The mainstream press is starting to get it
So, the mainstream media is finally figuring out that VoIP is important enough to write about.
Courtesy of the Associated Press finally sorting through their inboxes stuffed full of aging press releases, we now have an AP article making its way through the consumer outlets. The article cites the Telegeography study, which notes, hey, there's 2.7 million VoIP subscribers in in Q2 "05, versus 440,000 in the year ago period.
They don't do the math to note that it represents a 513 percent increase.
That AP article has since been picked up by Gannett, so USA Today (finally) has the story in their tech section. The Boston Globe and Washington Post are also carrying the same article, proving once again that many U.S. newspapers would rather farm out their technology coverage than do it themselves, and probably proving that most newsrooms (I've worked in several) don't have a tech reporter to speak of.
In addition, ABI Research has a report out that predicts the market for VoIP will remain small compared to Plain Old Telephone and mobile service, at least until 2010, and you have two vectors of prognostication, neither of which are mutually exclusive.
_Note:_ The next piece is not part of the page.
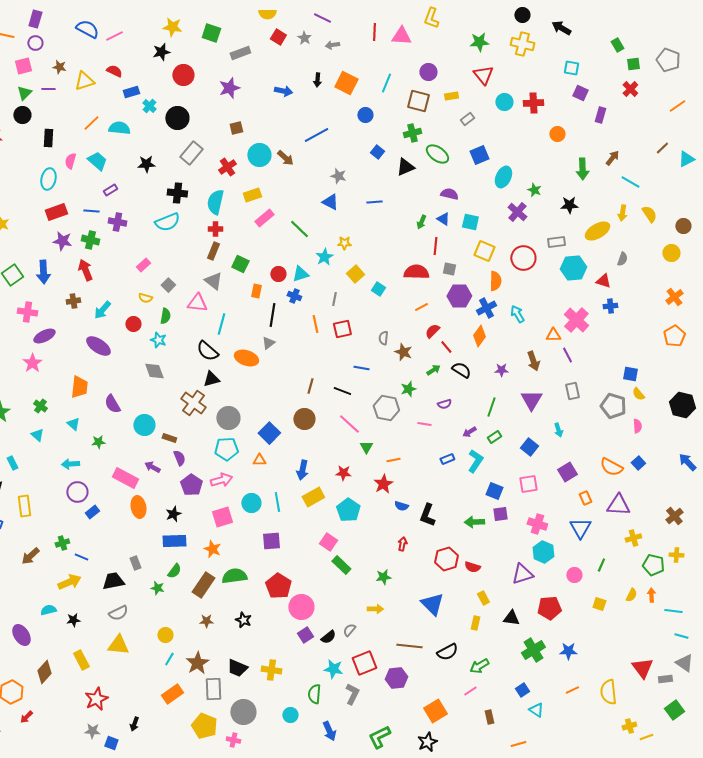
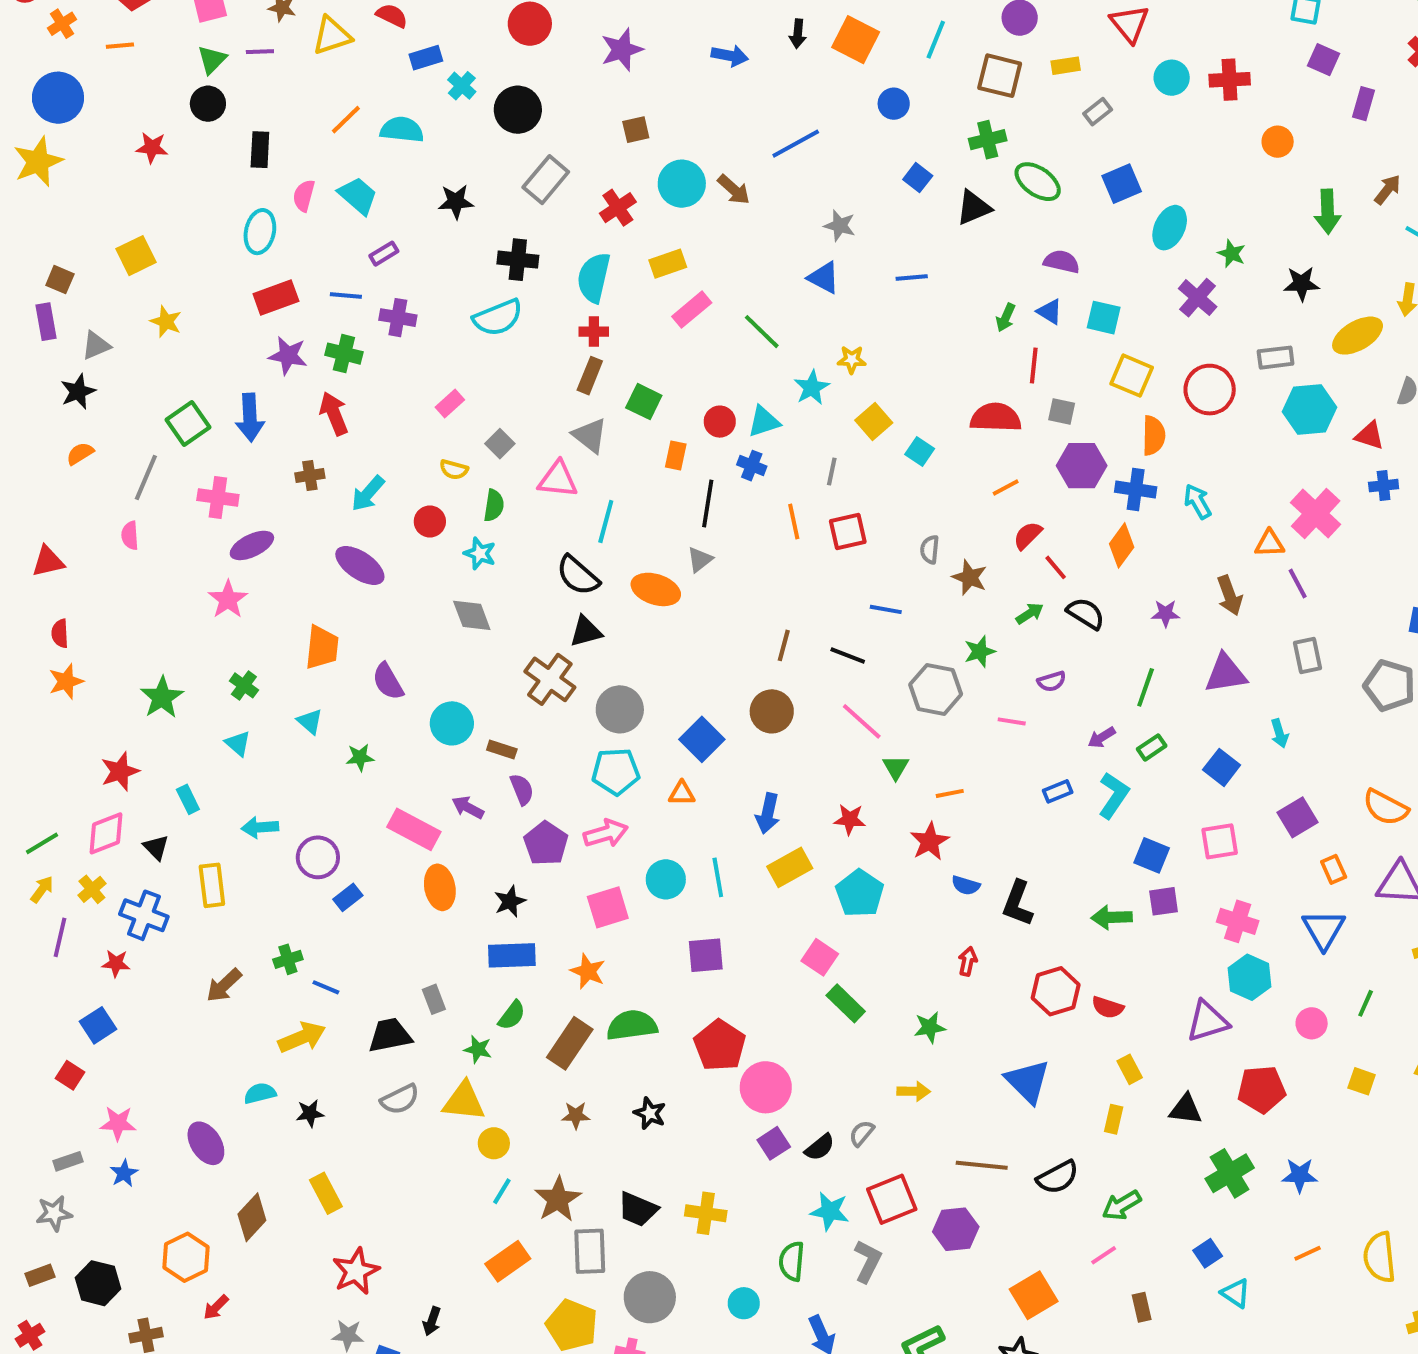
blue cross: (486, 308) -> (1136, 490), turned 36
purple triangle: (531, 400) -> (1226, 673), turned 50
cyan arrow: (70, 464) -> (260, 827), moved
yellow triangle: (118, 645) -> (464, 1101), moved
We know already that wireless penetration in the U.S. has grown rapidly, and now stands over the 50 percent mark. It's also been hollowing out the landline market by a few percentage points per year. Add to that the fact that wireless data users have passed the 47 million mark, and that The Yankee Group has predicted the wireless data services market will grow to approximately $14 billion by 2008, but remains a small fraction (4 percent) of the overall market for wireless services.
Wireless, and its meteoric growth, is analogous to the VoIP market in terms of adoption rates and market potential. So the notion that VoIP remains small compared to the well-established market for landline telephony is not an entirely fair comparison. Comparing the VoIP adoption curve to wireless and Internet uptake would probably be more interesting, and that's something I'm currently working on.
But the fact that the mass media are finally reporting on it is, ultimately, indicative of which way the tide is flowing.